▸ WHAT NEEDS TO BE DONE: What lines of the listing include the string "patch"? Show them all.

▸ PROVIDED DATA:
----
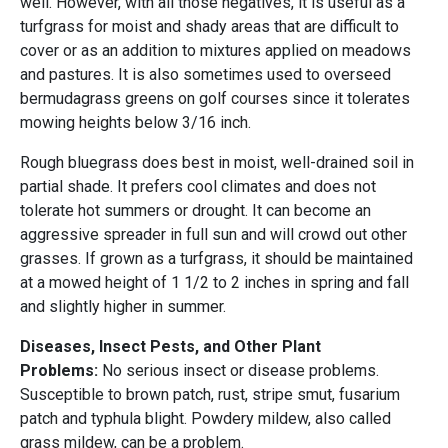
well. However, with all those negatives, it is useful as a
turfgrass for moist and shady areas that are difficult to
cover or as an addition to mixtures applied on meadows
and pastures. It is also sometimes used to overseed
bermudagrass greens on golf courses since it tolerates
mowing heights below 3/16 inch.
Rough bluegrass does best in moist, well-drained soil in
partial shade. It prefers cool climates and does not
tolerate hot summers or drought. It can become an
aggressive spreader in full sun and will crowd out other
grasses. If grown as a turfgrass, it should be maintained
at a mowed height of 1 1/2 to 2 inches in spring and fall
and slightly higher in summer.
Diseases, Insect Pests, and Other Plant
Problems:
No serious insect or disease problems.
Susceptible to brown patch, rust, stripe smut, fusarium
patch and typhula blight. Powdery mildew, also called
grass mildew, can be a problem.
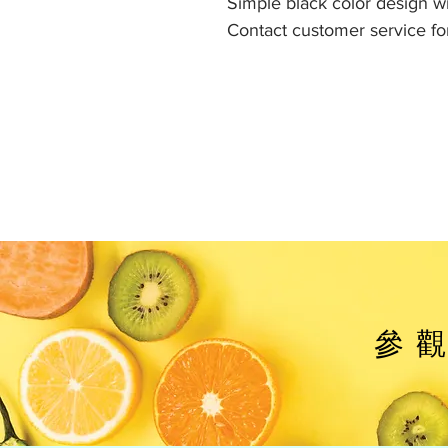
Simple black color design wit
Contact customer service for
參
----
▸ ANSWER FOR THE TASK:
Susceptible to brown patch, rust, stripe smut, fusarium
patch and typhula blight. Powdery mildew, also called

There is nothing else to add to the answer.